Our problem—and it’s a big one—is that this looking-glass world is the world in which we live. Not only was the highly respected Charles Freeman hounded out of a position for which he was eminently suited and which would have done us all a world of good (honest reporting of intelligence to the White House for the first time in at least eight years), but the orchestrator of the attack is known to have been Steven Rosen, disgraced former head of AIPAC, forced to step down because of espionage charges for which he still faces trial. Despite his own highly questionable position, Rosen succeeded in besmirching Freeman’s name, spreading outright lies which were duly reported by the supine media as the God’s honest truth. And our new president, Barack Obama, for whom so many have had such high hopes, blinked fast, refusing to utter a bleat against the Israel lobby, even when its representative du jour is unsavory and possibly criminal. Israeli journalist and activist Uri Avnery says, “The portrayal of the power of the lobby by Professors John Mearsheimer and Stephen Walt [in their book, The Israel Lobby] has been fully vindicated.” 

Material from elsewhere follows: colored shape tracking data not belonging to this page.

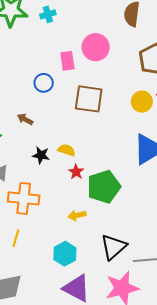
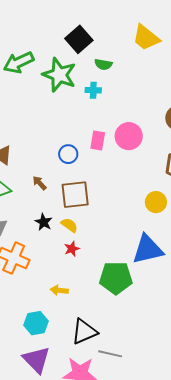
brown square: (89, 99) -> (75, 195), moved, turned -32
green pentagon: (104, 187) -> (116, 278), moved

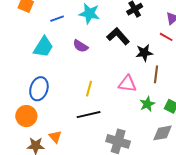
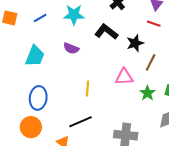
blue line: (57, 19) -> (40, 18), moved
brown line: (156, 74) -> (151, 62), turned 30
black line: (89, 115) -> (81, 122), moved

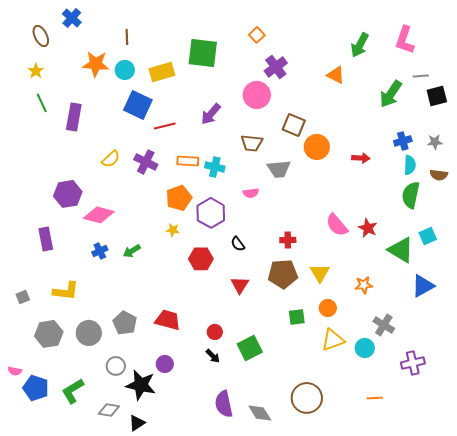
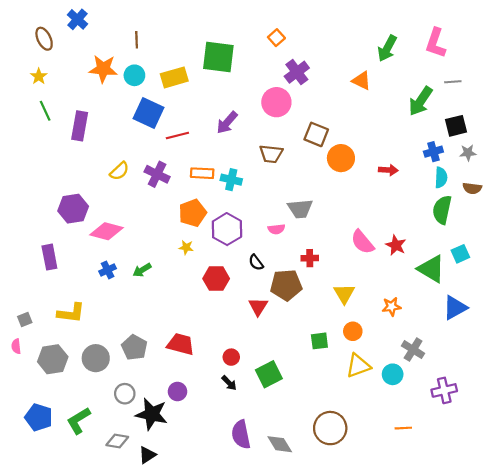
black square: (437, 96) -> (456, 126), moved
gray trapezoid: (279, 169) -> (300, 209), moved
pink semicircle: (251, 193) -> (276, 229), moved
brown pentagon: (283, 274) -> (286, 285), moved
pink semicircle: (15, 371) -> (16, 346), moved, turned 72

Under these circumstances it may seem strange for me to say that the current situation not only will not last but is actually fragile. But this is self-evident to someone who has been around the block a few times, for reason number one that nothing lasts forever and reason number two that Israel is a completely unstable entity which, I would go so far as to assert, since it has no borders and no citizens is not even quite a real nation but more the world’s biggest utopian experiment gone badly awry. Zionism is an ideology based on obsolete 19th-century race thinking and a wholly discredited vision of the state as the territory of a “volk.” Not to mention rule by rabbinocracy, as if the whole country were a transplanted 18th-century Polish shtetl, a situation which 70 or 80 percent of the Jews of Israel absolutely despise but which they’re stuck with because that was the bargain David ben Gurion made to get the religious folks on board the Zion train. 

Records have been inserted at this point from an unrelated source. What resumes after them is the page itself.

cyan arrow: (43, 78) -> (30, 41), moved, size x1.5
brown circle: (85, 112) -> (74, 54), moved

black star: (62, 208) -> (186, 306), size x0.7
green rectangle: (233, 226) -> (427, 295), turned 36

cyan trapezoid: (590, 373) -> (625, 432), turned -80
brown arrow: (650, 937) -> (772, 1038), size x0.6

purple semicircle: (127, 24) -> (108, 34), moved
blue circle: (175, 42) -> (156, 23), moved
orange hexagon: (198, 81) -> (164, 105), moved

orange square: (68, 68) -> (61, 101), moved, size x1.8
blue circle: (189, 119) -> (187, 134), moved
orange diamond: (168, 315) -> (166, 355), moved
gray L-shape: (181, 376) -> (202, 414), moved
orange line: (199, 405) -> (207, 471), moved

Still unknown is what will happen when this slowing top falls over. Guesses include: following worldwide BDS campaign, Zionism ends and Jews accept minority status in Palestine a la South Africa. Or Jews pack up, after a war or not, and go home a la Algeria (from which, by the way, many Jews decamped). Or Israel takes the Sampson route and blows up the Middle East, maybe in the process setting off that nuclear catastrophe for which we’ve all been waiting so long. Or the Palestinians get so PTSD’ed and ethnically cleansed and socially fractured that by the time they’re the clear majority they can’t take advantage of it and the Zionists win. Or a red calf is born at last and the temple is rebuilt and the anti-Christ shows up and all the faithful are raptured off to Heaven. Or, or, or…. The only firm prediction I can make is that 50 years from now, or maybe 10, or maybe two, things there, as well as things here, will be vastly different from what they are now. 

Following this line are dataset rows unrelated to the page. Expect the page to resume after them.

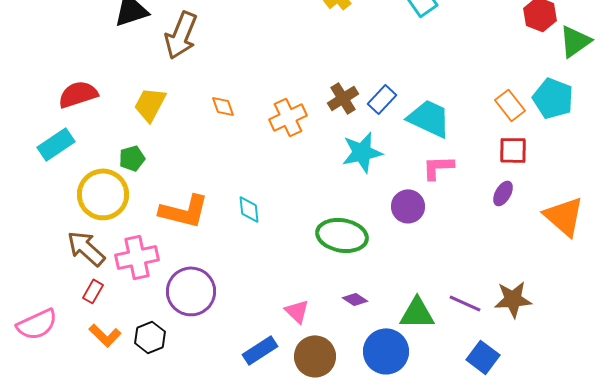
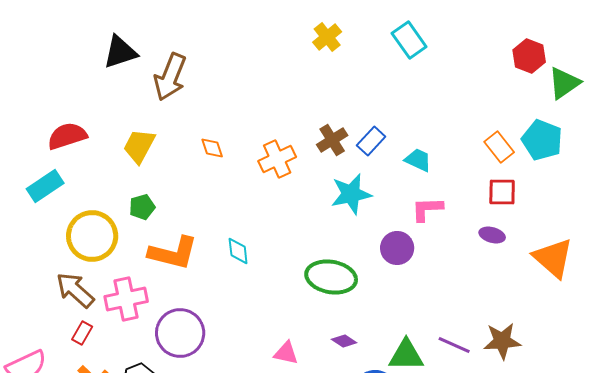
cyan trapezoid: (429, 118) -> (418, 160), size x0.6
green pentagon: (132, 158) -> (142, 207), moved
purple ellipse: (503, 193) -> (492, 235), turned 75
pink triangle: (297, 311) -> (286, 353), turned -32

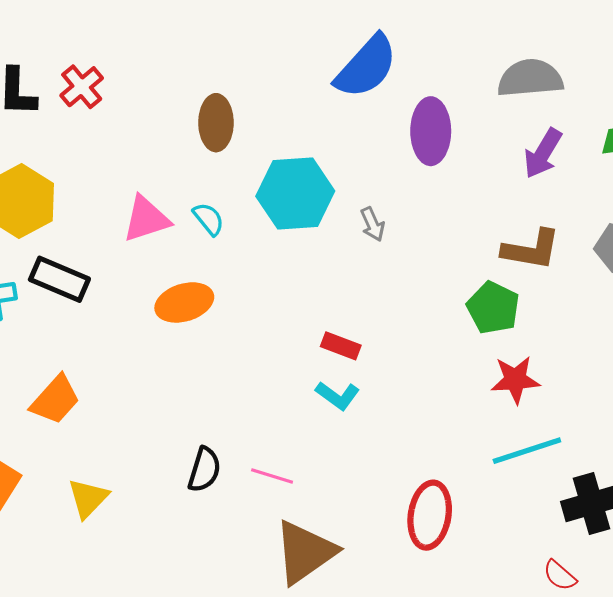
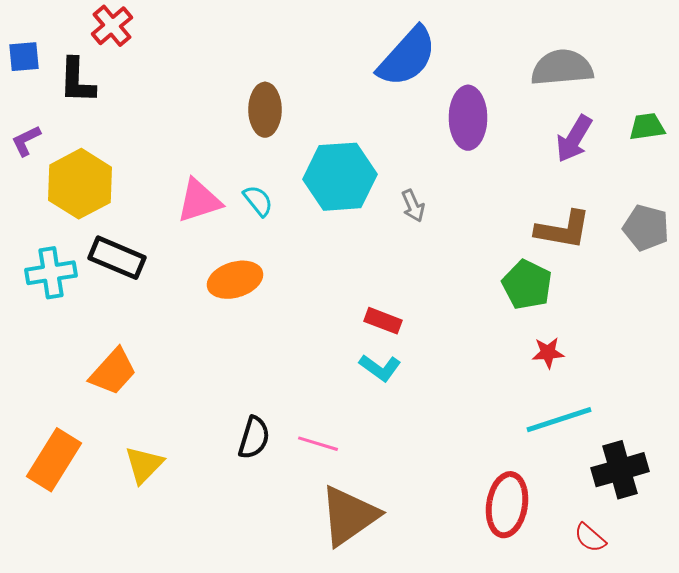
red cross: (82, 87) -> (112, 26), moved
red star: (515, 380) -> (548, 353), size x0.7
red ellipse: (430, 515) -> (507, 505), moved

If the ending is bad—or if the process of getting from now to then is bad—there’s always a chance that we Jewish-Americans will be blamed, either because, like Jim Sinkinson, we actively served a foreign state which in the end did harm to America or because we stood by and let others do so without objecting. So far, though, even those who’ve been targeted by the lobby, like Charles Freeman, have refused to take that road. Freeman pointed out on CNN that there are Jewish members of his own family and that, anyway, AIPAC doesn’t represent everyone; some Jews are actively opposing Israeli policies. 

Just as the Cold War required Communists in our washrooms, Zionism needs to find anti-Semitism everywhere, because without it, the state of Israel has no reason for existence. But is anti-Semitism truly the changeless and universal attitude of all gentiles towards the Jews? Do Jews really belong only in the state of Israel and nowhere else? Freeman’s remarks point in a different direction, towards blended Jewish and non-Jewish families; towards full integration of Jews, as of every other minority group, in this nation of immigrants; and towards a multiplicity of opinions among the Jews on every subject, including Israel. In other words, from Freeman’s point of view, we Jews are Americans. As Israel goes down the tubes and that proverbial fan starts to fling that proverbial stuff around the room, we’d better hope that Freeman is right and Sinkinson is wrong. 


Joanna Graham is a Berkeley resident.